While the West family in Arizona reacquaint themselves with relatives and friends, temptations continue to entice Jarret. He smokes, drinks, and begins to experiment with drugs. He regularly bullies Roland in cruel and destructive ways.
Meanwhile, in their hometown, the other remarkable characters in Linden’s series form a prayer group at the request of Caitlyn. Keefe, the West brother who stays behind, joins the prayer group and prays for Jarret. He learns of a group of Franciscan Friars staying at a neighborhood Bed and Breakfast and becomes so intrigued by them that he climbs a tree during one of their meetings to hear what they are saying. The tree limb breaks, and he falls into their gathering. Now he wonders if he is being called to join them.
I immediately thought of the story of Zacchaeus in the Gospels, who climbed the tree to see Jesus. I also related the jealousy of Jarret toward Roland with the Genesis story of Cain and Abel. Then there is the symbolism of good and evil as recognized in the twins.
The climax of the book occurs when Jarret places Roland in a life or death situation. As Roland lies at the bottom of a ravine with a broken leg, Jarret spits out all of the evil tricks he played on his brother from the very beginning of his life. It is a weird reverse confession as Jarret contemplates finally killing his brother.
A genuine battle takes place around them as angels and demons clash for Jarret’s soul until Roland looks at his brother and says, “I forgive you.”
Linden’s books get better and better as her characters and literary themes become more real and complex.

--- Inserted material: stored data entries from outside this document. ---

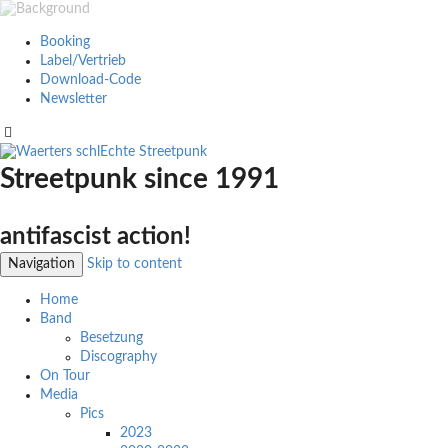
Booking
Label/Vertrieb
Download-Code
Newsletter
Streetpunk since 1991
antifascist action!
Navigation
Skip to content
Home
Band
Besetzung
Discography
On Tour
Media
Pics
2023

She doesn’t miss a beat in continuing a saga that makes sense and builds from story to story. The characters remain faithful to themselves even as they grow older. If you haven’t read the earlier books, it won’t hurt your understanding of Battle for His Soul, but the characters are a great group of young people easily relatable to current times and teens, and the earlier books make good reading material.
Her audience is teenagers, but even as an adult, I find myself completely engaged in the series. Though she writes with a Catholic Christian perspective, Linden’s books are universally exciting and thought-provoking.